While it’s no secret that Canada is an expensive country to live in, especially on a working holiday, that doesn’t mean that you can’t do Banff on a budget.
Banff is undoubtedly one of the most beautiful places that you could only hope to live in. If the mountains, trails, wildlife and beautiful nature of the town doesn’t excite you as a traveler, I’m not sure what will. Whether it’s summer or winter; Banff has a ridiculous amount to offer all year round.
Banff is home to two of the biggest ski resorts in Canada – Lake Louise Ski Resort and Sunshine Village Ski Resort – making it an ideal place for working holidaymakers to spend the winter season.
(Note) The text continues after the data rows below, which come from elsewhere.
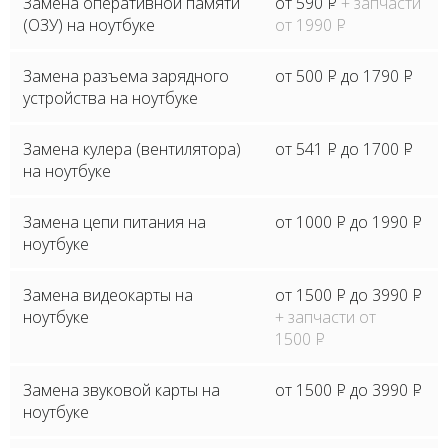
Замена оперативной памяти
от 590
P
+ запчасти
(ОЗУ) на ноутбуке
от 1990
P
Замена разъема зарядного
от 500
P
до 1790
P
устройства на ноутбуке
Замена кулера (вентилятора)
от 541
P
до 1700
P
на ноутбуке
Замена цепи питания на
от 1000
P
до 1990
P
ноутбуке
Замена видеокарты на
от 1500
P
до 3990
P
ноутбуке
+ запчасти от
1500
P
Замена звуковой карты на
от 1500
P
до 3990
P
ноутбуке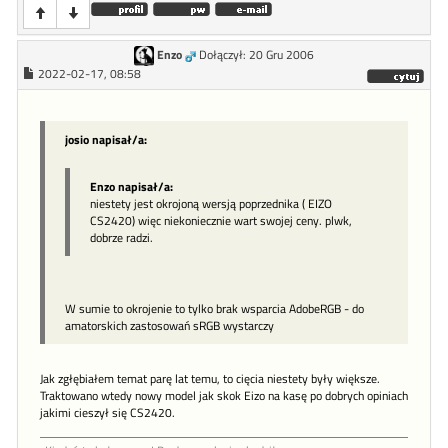
Enzo
Dołączył: 20 Gru 2006
2022-02-17, 08:58
josio napisał/a:
Enzo napisał/a:
niestety jest okrojoną wersją poprzednika ( EIZO
CS2420) więc niekoniecznie wart swojej ceny. plwk,
dobrze radzi.
W sumie to okrojenie to tylko brak wsparcia AdobeRGB - do
amatorskich zastosowań sRGB wystarczy
Jak zgłębiałem temat parę lat temu, to cięcia niestety były większe.
Traktowano wtedy nowy model jak skok Eizo na kasę po dobrych opiniach
jakimi cieszył się CS2420.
Every year, thousands of seasonal workers, tourists and snow sports aficionados flood to Banff to party, ski and make the most of being right in the middle of Canada’s breath-taking wilderness.
Unfortunately, there are drawbacks to living in such a beautiful place – it’s not cheap.
For groceries, you’re looking at paying over the odds when you shop at the local Safeway or Nesters.
You will find that items such as meat and vegetables are a lot more expensive than in larger towns, however, there are some ways around the pricey nature.
We’re so excited to share some of our favourite frugal travel tips for working holidaymakers. Let’s see how we can do Banff on a budget.
Create a travel budget
Price everything before you go to Banff and carefully plan a budget. This will involve doing a lot of research; accommodation, activities, transport, groceries, phone bills.
All of these things cost money and if you’re not careful you’ll burn through what you have in no time.
Look up the average wage, rent, transport, and general living costs. If you’re booking buses, activities or finding accommodation be sure to compare prices.
Find out where you can get the most bang for your buck and shop around for deals.
Top tip: Travel bloggers often offer online discount codes. Check out some recent Canadian travel blogs for discount codes on activities and transport. You can also check general travel blogs for discounts on travel insurance.
Accommodation in Banff
The very first thing you’ll need on arrival is a place to rest your head at night. Unfortunately, finding a suitable place to live is often the most challenging part of moving to Banff.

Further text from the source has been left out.